Extraordinary genome stability in the ciliate Paramecium tetraurelia

• Published in: Proceedings of the National Academy of Sciences - PNAS Vol. 109; no. 47; pp. 19339 - 19344
• Main Authors: Sung, Way, Tucker, Abraham E, Doak, Thomas G, Choi, Eunjin, Thomas, W. Kelley, Lynch, Michael
• Format: Journal Article
• Language: English
• Published: United States National Academy of Sciences 20.11.2012; National Acad Sciences
• Subjects: Amino Acid Substitution - genetics; Amino acids; Autogamy; Biological Sciences; Cell division; Cell lines; DNA; DNA-Directed DNA Polymerase - metabolism; Eukaryotes; Eukaryotic cells; Evolution; Gene expression; genetic disorders; Genetic drift; Genetic mutation; genome; Genome, Protozoan - genetics; Genomes; Genomic Instability - genetics; Germ cells; Mitochondria - genetics; Mutation; Mutation Rate; natural selection; Paramecium tetraurelia; Paramecium tetraurelia - enzymology; Paramecium tetraurelia - genetics; Reproduction - genetics; transcription (genetics)

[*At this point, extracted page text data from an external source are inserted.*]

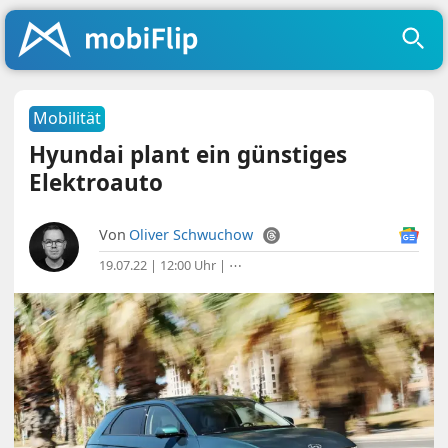
Mobilität
Hyundai plant ein günstiges
Elektroauto
Von
Oliver Schwuchow
19.07.22 | 12:00 Uhr
|
⋯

• ISSN: 0027-8424; 1091-6490; 1091-6490
• DOI: 10.1073/pnas.1210663109

Mutation plays a central role in all evolutionary processes and is also the basis of genetic disorders. Established base-substitution mutation rates in eukaryotes range between ∼5 × 10 ⁻¹⁰ and 5 × 10 ⁻⁸ per site per generation, but here we report a genome-wide estimate for Paramecium tetraurelia that is more than an order of magnitude lower than any previous eukaryotic estimate. Nevertheless, when the mutation rate per cell division is extrapolated to the length of the sexual cycle for this protist, the measure obtained is comparable to that for multicellular species with similar genome sizes. Because Paramecium has a transcriptionally silent germ-line nucleus, these results are consistent with the hypothesis that natural selection operates on the cumulative germ-line replication fidelity per episode of somatic gene expression, with the germ-line mutation rate per cell division evolving downward to the lower barrier imposed by random genetic drift. We observe ciliate-specific modifications of widely conserved amino acid sites in DNA polymerases as one potential explanation for unusually high levels of replication fidelity.